**Exercise objective:**
Below is a block of entries; repeat exactly the lines starting at the line that contains "Sconfitta Amichevole" and ending at the line that contains "Via Nicola Marchese", both included.

───

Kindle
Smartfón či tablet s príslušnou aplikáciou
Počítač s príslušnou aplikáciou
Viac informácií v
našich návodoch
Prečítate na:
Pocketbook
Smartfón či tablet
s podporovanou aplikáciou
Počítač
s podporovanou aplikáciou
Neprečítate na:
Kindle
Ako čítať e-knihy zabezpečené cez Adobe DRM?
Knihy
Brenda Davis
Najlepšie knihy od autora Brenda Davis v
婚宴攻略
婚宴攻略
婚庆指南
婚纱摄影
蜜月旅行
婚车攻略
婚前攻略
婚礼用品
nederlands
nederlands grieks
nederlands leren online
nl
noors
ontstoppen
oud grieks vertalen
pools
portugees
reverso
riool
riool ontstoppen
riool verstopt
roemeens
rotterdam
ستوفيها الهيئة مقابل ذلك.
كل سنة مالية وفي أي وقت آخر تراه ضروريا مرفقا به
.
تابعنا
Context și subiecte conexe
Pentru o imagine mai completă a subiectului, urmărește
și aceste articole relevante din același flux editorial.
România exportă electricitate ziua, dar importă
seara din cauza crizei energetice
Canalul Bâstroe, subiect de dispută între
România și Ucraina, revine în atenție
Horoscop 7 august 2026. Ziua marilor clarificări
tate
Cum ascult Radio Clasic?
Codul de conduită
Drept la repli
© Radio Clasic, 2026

───

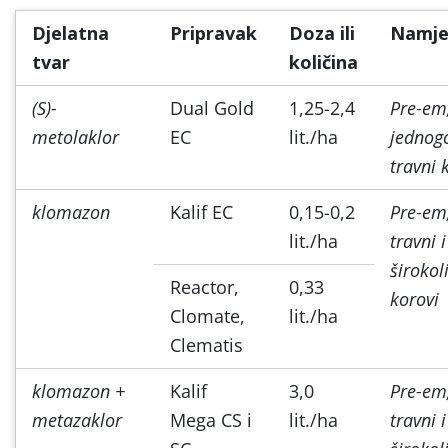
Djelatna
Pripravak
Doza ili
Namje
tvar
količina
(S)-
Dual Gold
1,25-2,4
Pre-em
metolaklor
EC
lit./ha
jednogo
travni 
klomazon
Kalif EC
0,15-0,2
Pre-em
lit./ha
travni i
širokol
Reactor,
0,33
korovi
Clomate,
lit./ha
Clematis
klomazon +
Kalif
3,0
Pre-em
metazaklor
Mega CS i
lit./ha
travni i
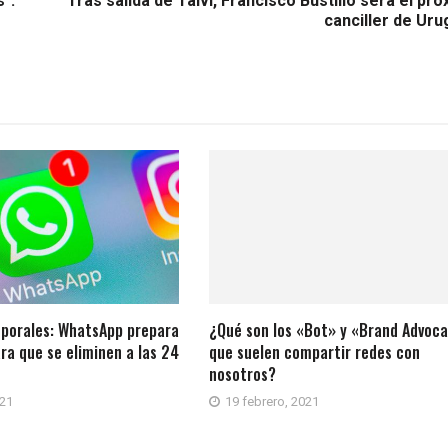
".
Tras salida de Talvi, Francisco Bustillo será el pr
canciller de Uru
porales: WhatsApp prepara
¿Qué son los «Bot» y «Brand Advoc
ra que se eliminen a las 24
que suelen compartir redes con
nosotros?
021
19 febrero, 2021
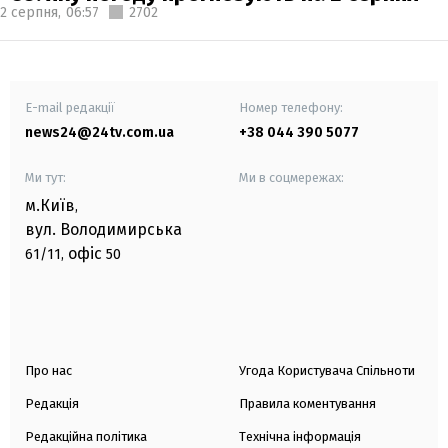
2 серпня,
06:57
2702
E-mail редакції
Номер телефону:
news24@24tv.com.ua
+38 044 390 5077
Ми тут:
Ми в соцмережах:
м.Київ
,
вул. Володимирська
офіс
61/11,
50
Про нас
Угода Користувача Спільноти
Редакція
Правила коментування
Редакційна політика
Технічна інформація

───

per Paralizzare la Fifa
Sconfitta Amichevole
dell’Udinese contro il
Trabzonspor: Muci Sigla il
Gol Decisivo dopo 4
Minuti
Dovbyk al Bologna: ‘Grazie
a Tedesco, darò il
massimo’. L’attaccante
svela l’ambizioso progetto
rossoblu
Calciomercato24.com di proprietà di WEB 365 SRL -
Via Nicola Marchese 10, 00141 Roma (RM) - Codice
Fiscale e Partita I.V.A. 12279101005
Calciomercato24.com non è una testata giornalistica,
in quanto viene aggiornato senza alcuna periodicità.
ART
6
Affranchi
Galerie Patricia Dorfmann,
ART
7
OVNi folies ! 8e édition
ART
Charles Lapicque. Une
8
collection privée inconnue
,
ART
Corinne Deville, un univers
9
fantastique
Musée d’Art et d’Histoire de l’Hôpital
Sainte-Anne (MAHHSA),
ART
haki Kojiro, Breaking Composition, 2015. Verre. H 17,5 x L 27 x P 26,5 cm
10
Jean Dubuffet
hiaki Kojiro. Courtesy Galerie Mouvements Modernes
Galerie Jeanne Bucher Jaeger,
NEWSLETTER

───

**Answer to this problem:**
Sconfitta Amichevole
dell’Udinese contro il
Trabzonspor: Muci Sigla il
Gol Decisivo dopo 4
Minuti
Dovbyk al Bologna: ‘Grazie
a Tedesco, darò il
massimo’. L’attaccante
svela l’ambizioso progetto
rossoblu
Calciomercato24.com di proprietà di WEB 365 SRL -
Via Nicola Marchese 10, 00141 Roma (RM) - Codice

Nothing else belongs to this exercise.